Hi. I'm reposting this message from a couple weeks ago to see if anyone can
help me understand how eviction calculations are done in the presence of
dynamic provisioning. I continue to see jobs meet my preemption requirements
not being evicted, and so users are getting starved. Since slots are
dynamic, it's not even clear that eviction means anything, since slots get
destroyed and recreated, is that right? So I'm guessing there's another
paradigm to balance users out.
Thanks.
Greg Langmead | Senior Research Scientist | SDL Language Weaver | (t) +1 310
437 7300
On 9/22/10 3:58 PM, "Greg Langmead"<glangmead@xxxxxxxxxxxxxxxxxx> wrote:
We have a pool of about 1000 cpu (Fedora Core 12) being managed with Condor
7.4.2 with dynamic provisioning. The queue is busy today and I'm not liking
what I'm seeing. I have three users each with a long backlog of idle jobs:
- user1 has lots of jobs with request_memory = 8000, request_cpus = 1, and
priority 112
- user2 has lots of jobs with request_memory = 6000, request_cpus = 1, and
priority 5
- user3 has lots of jobs with request_memory = 4000, request_cpus = 1, and
priority 32
Most machines have 32G of RAM with 16 actual cores (but one partitionable
Condor slot). My eviction settings (honed over 3 years of usage in the static
provisioning environment) are:
PREEMPTION_REQUIREMENTS = ( (CurrentTime - EnteredCurrentState)> (6 * (60 *
60)))&& ( RemoteUserPrio> (SubmitterPrio * 1.2 ))
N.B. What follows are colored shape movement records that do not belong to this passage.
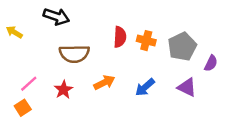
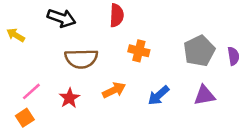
red semicircle: (120, 37) -> (117, 15), moved
orange cross: (146, 41) -> (139, 51), moved
purple semicircle: (211, 63) -> (233, 56), moved, turned -35
purple triangle: (187, 87) -> (205, 95), turned -36

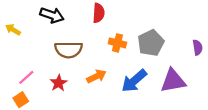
gray pentagon: (199, 51) -> (151, 43), moved
blue arrow: (159, 95) -> (134, 81), size x1.4
purple triangle: (205, 95) -> (173, 81), size x1.4

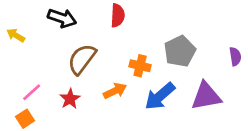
orange cross: (117, 43) -> (140, 66), moved
brown semicircle: (69, 50) -> (82, 59), turned 128

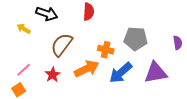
yellow arrow: (16, 35) -> (24, 29), moved
gray pentagon: (180, 51) -> (136, 39), turned 30
orange arrow: (115, 91) -> (87, 69), size x1.4

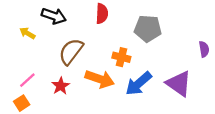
gray pentagon: (136, 39) -> (148, 29), moved
orange arrow: (87, 69) -> (100, 79), turned 45
purple triangle: (156, 73) -> (179, 84), turned 45

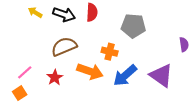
black arrow: (54, 16) -> (64, 14), moved
yellow arrow: (27, 33) -> (35, 12), moved
brown semicircle: (71, 51) -> (64, 47), turned 30

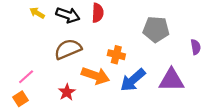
gray pentagon: (133, 26) -> (156, 29), moved
purple triangle: (161, 75) -> (171, 80), turned -35
red star: (55, 78) -> (67, 92), moved

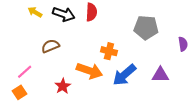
brown semicircle: (68, 49) -> (50, 46), moved, size x0.7
purple triangle: (171, 80) -> (160, 75), size x0.7

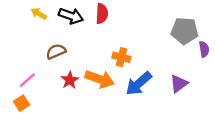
gray pentagon: (146, 28) -> (185, 31), moved
purple triangle: (160, 75) -> (179, 84), turned -36
red star: (63, 86) -> (70, 80), moved

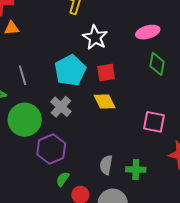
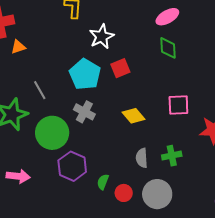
pink ellipse: (148, 32) -> (167, 17), moved
white star: (95, 37) -> (102, 37), turned 30
yellow diamond: (105, 102) -> (133, 116), moved
purple hexagon: (51, 149) -> (72, 166), moved

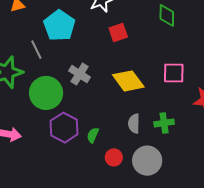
cyan pentagon: (85, 74) -> (59, 26), moved
yellow diamond: (133, 116) -> (128, 81), size x1.4
green semicircle: (103, 182) -> (93, 135), moved

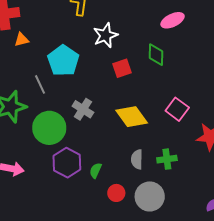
green diamond: (167, 15) -> (156, 55), moved
pink square: (174, 73) -> (177, 109), turned 35

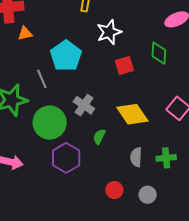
green semicircle: (96, 170) -> (99, 137), moved
gray circle: (150, 196) -> (148, 195), size x0.6

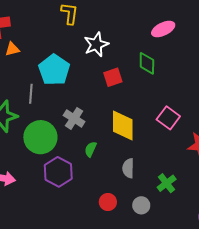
gray line: (42, 79) -> (31, 94), turned 30
yellow diamond: (132, 114) -> (123, 126), turned 36
green cross: (166, 158) -> (167, 183), moved, turned -30

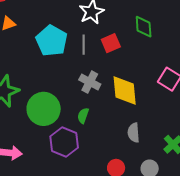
gray line: (31, 94) -> (84, 45), moved
gray cross: (74, 118) -> (90, 82), moved
green semicircle: (91, 149) -> (83, 116), moved

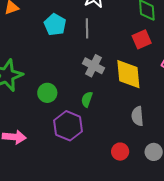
cyan pentagon: (52, 41) -> (55, 25), size x0.7
red square: (111, 43) -> (142, 39), moved
green circle: (44, 109) -> (47, 93), size x0.6

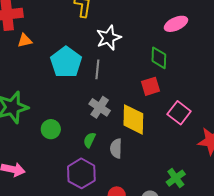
cyan pentagon: (55, 25) -> (66, 62), size x1.4
gray semicircle: (137, 116) -> (116, 148), moved
purple hexagon: (68, 126) -> (81, 173), moved

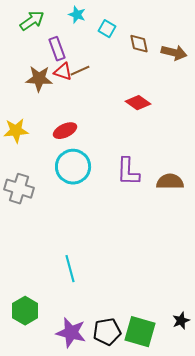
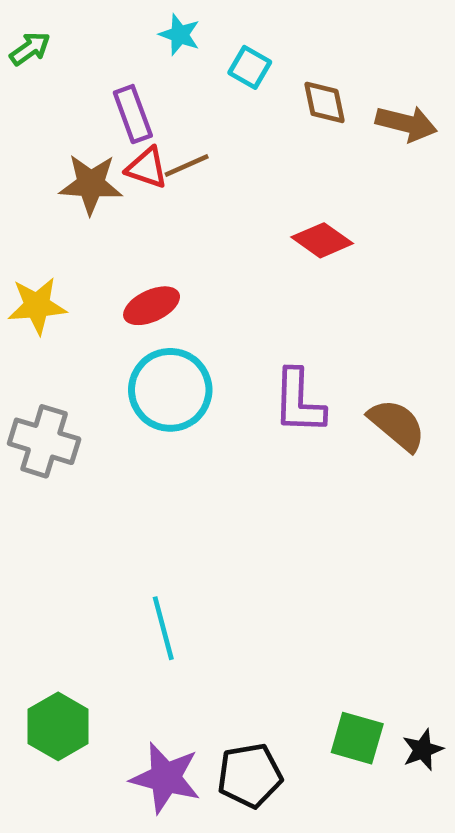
green arrow: (32, 21) -> (30, 49), moved, size x0.7
brown semicircle: (170, 182) -> (397, 425), turned 40
green square: (140, 332) -> (357, 738), moved, size x0.7

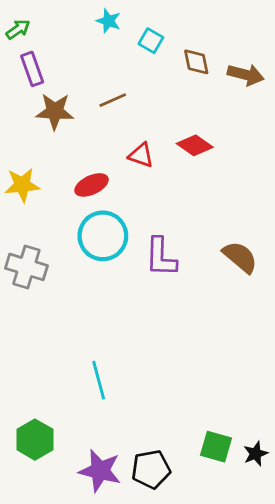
purple rectangle: (133, 114) -> (32, 69), moved
red triangle: (147, 168) -> (141, 155), moved
purple L-shape: (299, 402) -> (161, 257), moved

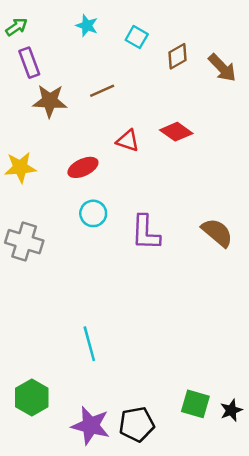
cyan star: (109, 21) -> (87, 26), moved
brown diamond: (196, 62) -> (178, 56), turned 72
brown arrow: (246, 75) -> (222, 68), turned 32
cyan circle: (103, 236) -> (93, 213), size x0.6

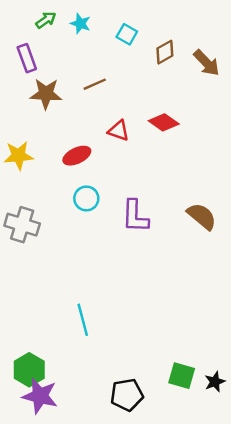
green arrow: (17, 27) -> (46, 20), moved
purple star: (91, 426) -> (40, 396), moved

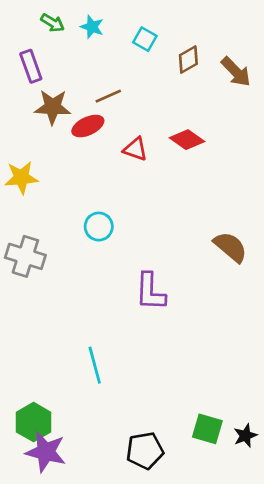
green arrow: (46, 20) -> (53, 23), turned 66
red ellipse: (77, 156) -> (88, 126), moved
purple L-shape: (135, 216) -> (150, 292), moved

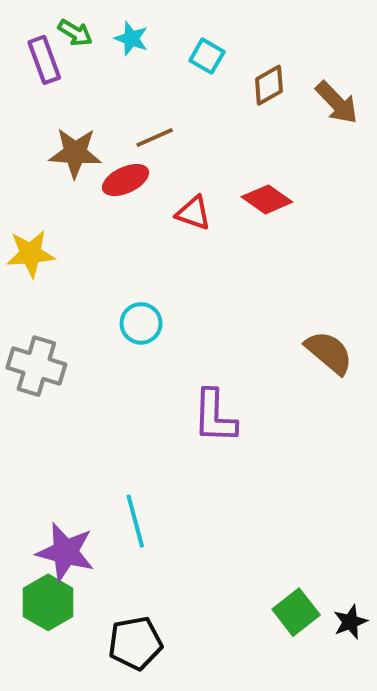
purple rectangle: (31, 66) -> (44, 60), moved
green square: (207, 429) -> (296, 612), turned 36
black pentagon: (145, 451) -> (135, 643), moved
purple star: (46, 452) -> (65, 552), moved

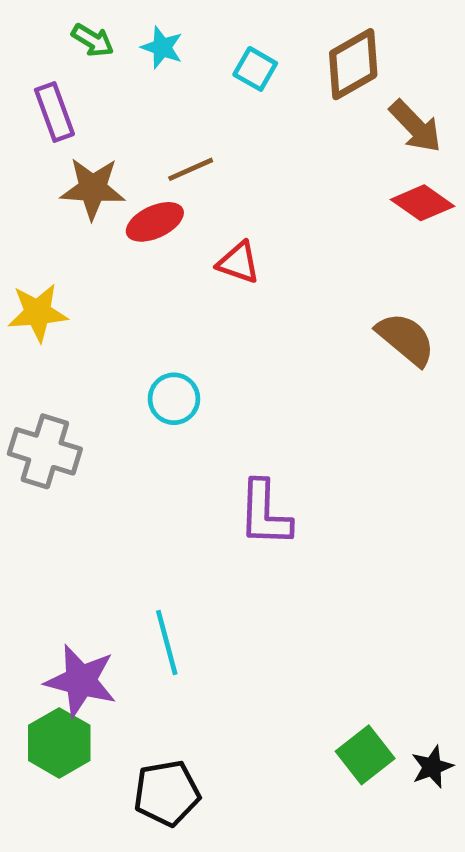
purple rectangle: (44, 60) -> (54, 112), moved
brown diamond: (269, 85) -> (353, 64), moved, size x1.4
red diamond: (267, 199) -> (423, 203), moved
brown semicircle: (329, 352) -> (406, 339), moved

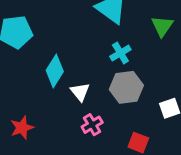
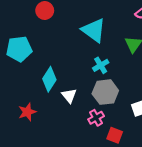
pink cross: (92, 125) -> (96, 118), moved
red star: (22, 128) -> (27, 112), moved

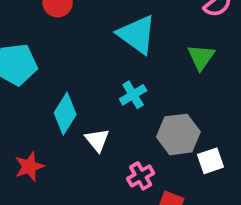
cyan cross: (101, 65) -> (133, 95), moved
gray hexagon: (105, 92) -> (178, 134), moved

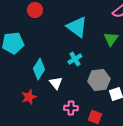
red star: (29, 166) -> (29, 97), moved
pink cross: (141, 176) -> (71, 108), moved, turned 32

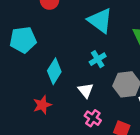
white triangle: (56, 83) -> (86, 90), moved
pink cross: (71, 108) -> (93, 118), turned 32

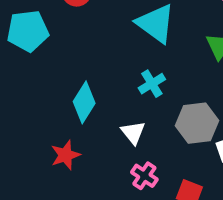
cyan pentagon: (23, 40) -> (28, 31), moved

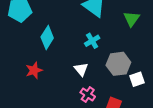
cyan diamond: (84, 102) -> (47, 37), moved
red star: (65, 155) -> (34, 70), moved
i.e., let jobs run for 6 hours, after which they can be evicted by a user with
better priority by a factor of 1.2.
Here's what I'm observing:
- the user with request_memory = 8000 is getting jobs served every negotiation
cycle
- the user with request_memory = 6000 is starved out
- the user with request_memory = 4000 is getting jobs served every negotiation
cycle
Moreover the 8G jobs may run indefinitely and are never evicted. Many have run
for over 8 hours.
So my question is, how is eviction done with dynamic provisioning? Is a 6G job
even compared to an 8G one to see if might preempt it? Also, when a new
negotiation cycle is started, how could an 8G job from a user with terrible
priority get run when a 6G job from a user with better priority does not? I
can understand why a 4G job might slip in when a 6G one doesn't fit, so it's
the 8G versus 6G competition that is not working.
Many thanks,
Greg